Names: Alyanna Abalos, Loben Tipan

More information on the assessment is found in our Canvas course.

# **Load Pre-trained Embeddings**

*While you don't have to separate your code into blocks, it might be easier if you separated loading / downloading your data from the main part of your solution. Consider placing all loading of data into the code block below.*

In [1]:
import gensim.downloader as api
import nltk
from gensim.models import KeyedVectors
from nltk.corpus import words

word_vectors = api.load("word2vec-google-news-300")
nltk.download('words')
english_words = set(words.words())

[nltk_data] Downloading package words to
[nltk_data]     /Users/alyannaabalos/nltk_data...
[nltk_data]   Unzipping corpora/words.zip.


# **Your Implementation**

*Again, you don't have to have everything in one block. Use the notebook according to your preferences with the goal of fulfilling the assessment in mind.*

# Random Word Generator

In [92]:
import random

def get_random_word(word_vectors, english_words):
    valid_words = set(word_vectors.key_to_index.keys()) & english_words
    valid_words = [word for word in valid_words if word in word_vectors.key_to_index]
    if not valid_words:
        raise ValueError("No valid words found that are common between the word vectors model and the nltk corpus.")
    random_word = random.choice(valid_words)
    return random_word.lower()

In [93]:
def get_similar_words(word_vectors, target_word, english_words, indices=[10, 50, 100]):
    topn_value = max(indices) * 10
    similar_words = word_vectors.most_similar(target_word, topn=topn_value)
    
    normal_similar_words = [(word, score) for word, score in similar_words if word in english_words]
    
    num_similar_words = len(normal_similar_words)

    for idx in indices:
        if idx <= num_similar_words:
            word, score = normal_similar_words[idx - 1]
            print(f"{idx}th most similar word to '{target_word}': {word} with a similarity score of {score}")
        else:
            print(f"Only {num_similar_words} similar words were found for '{target_word}', not enough to show the {idx}th word.")

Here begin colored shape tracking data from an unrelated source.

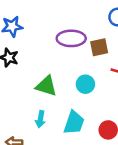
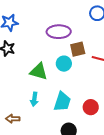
brown square: (99, 47) -> (78, 49), moved
cyan circle: (85, 84) -> (64, 64), moved

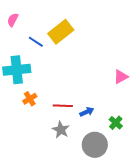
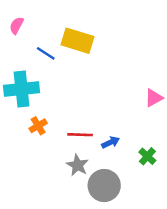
yellow rectangle: (61, 32) -> (78, 41), turned 55
gray circle: (95, 145) -> (104, 186), moved

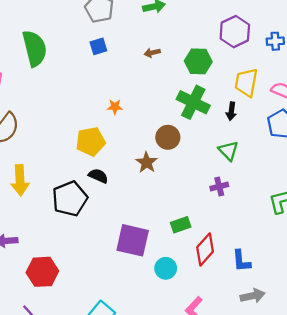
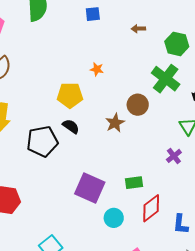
purple cross: (219, 186) -> (174, 156), turned -35

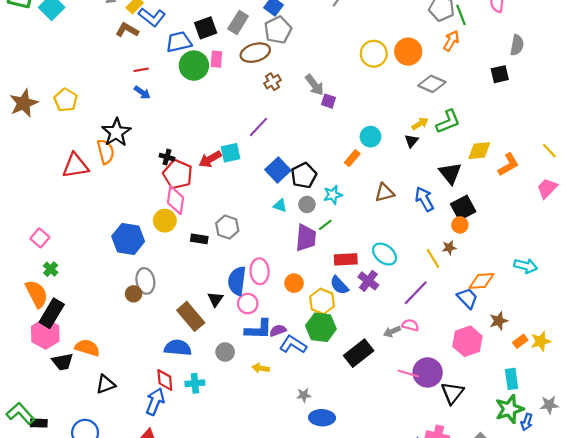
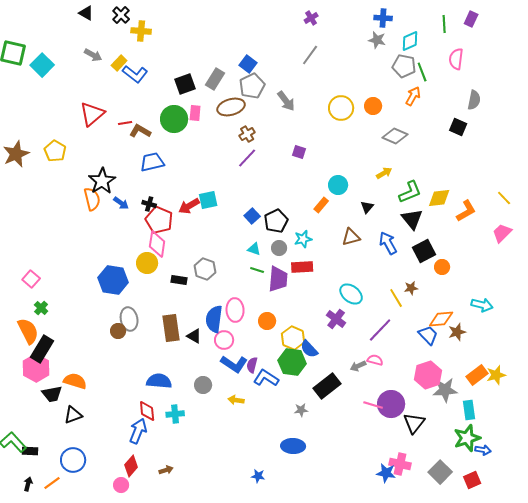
brown L-shape: (127, 30) -> (140, 131), moved
blue trapezoid: (179, 42) -> (152, 162), moved
orange circle: (408, 52) -> (373, 106), size x0.7
black square: (500, 74) -> (458, 127), turned 36
gray arrow: (314, 85) -> (286, 101), moved
blue arrow: (142, 92) -> (121, 203), moved
green L-shape: (448, 122) -> (410, 192), moved
purple line: (258, 127) -> (247, 158), moved
black triangle: (411, 141) -> (367, 207), moved
red triangle: (75, 166) -> (92, 114), moved, turned -32
blue square: (278, 170) -> (252, 216), size x0.7
green line: (325, 225) -> (257, 270), moved, turned 56
orange circle: (460, 225) -> (442, 267), moved
red rectangle: (346, 259) -> (302, 267), moved
blue semicircle: (339, 285) -> (309, 349), moved
black triangle: (215, 299) -> (194, 336), turned -35
brown rectangle: (191, 316) -> (171, 328), moved, turned 32
brown star: (499, 321) -> (457, 332), moved
blue L-shape: (258, 329) -> (234, 364), turned 32
purple semicircle: (278, 330) -> (252, 365), turned -56
orange rectangle: (520, 341) -> (477, 375), size x1.5
black triangle: (106, 384) -> (73, 415), moved
gray star: (304, 395) -> (301, 410), moved
gray star: (549, 405) -> (445, 390), moved, size x1.4
blue arrow: (527, 422) -> (483, 450), turned -98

    return normal_similar_words

In [94]:
def get_similarity_score(word_vectors, correct_word, guess, precision=8):
    try:
        similarity_score = word_vectors.similarity(correct_word, guess)
        similarity_score = round(similarity_score, precision)
        return similarity_score
    except KeyError as e:
        return None

In [101]:
def semantle_dupe(word_vectors, english_words):
    similarity = 0
    try:
        random_word = get_random_word(word_vectors, english_words)
    except IndexError:
        print("No valid words found in the model's vocabulary.")
        return

    print(f"Randomly selected word: {random_word}")
    
    try:
        get_similar_words(word_vectors, random_word, english_words, indices=[10, 50, 100])
    except KeyError as e:
        return

    print("\nInput your guess. Type 'q' to exit.\n")
    while True:
        user_guess = input("Enter your guess: ").lower()
        if user_guess == 'q':
            print(f"The target word was: {random_word}")
            break
        similarity = get_similarity_score(word_vectors, random_word, user_guess)
        if similarity is not None:
            print(f"Similarity score: {similarity}")
            if abs(similarity - 1.0) < 1e-7:
                print("Congratulations, you found the target word!")
                break
        else:
            print("Word not found in the model's vocabulary.")



# Main
if __name__ == "__main__":
    semantle_dupe(word_vectors, english_words)

Randomly selected word: foremost
10th most similar word to 'foremost': biggest with a similarity score of 0.3866763710975647
50th most similar word to 'foremost': distinguished with a similarity score of 0.3141373097896576
100th most similar word to 'foremost': primacy with a similarity score of 0.28819724917411804

Input your guess. Type 'q' to exit.



Enter your guess:  first


Similarity score: 0.14847147464752197


Enter your guess:  front


Similarity score: 0.028867339715361595


Enter your guess:  important


Similarity score: 0.3441140651702881


Enter your guess:  foremost


Similarity score: 1.0
Congratulations, you found the target word!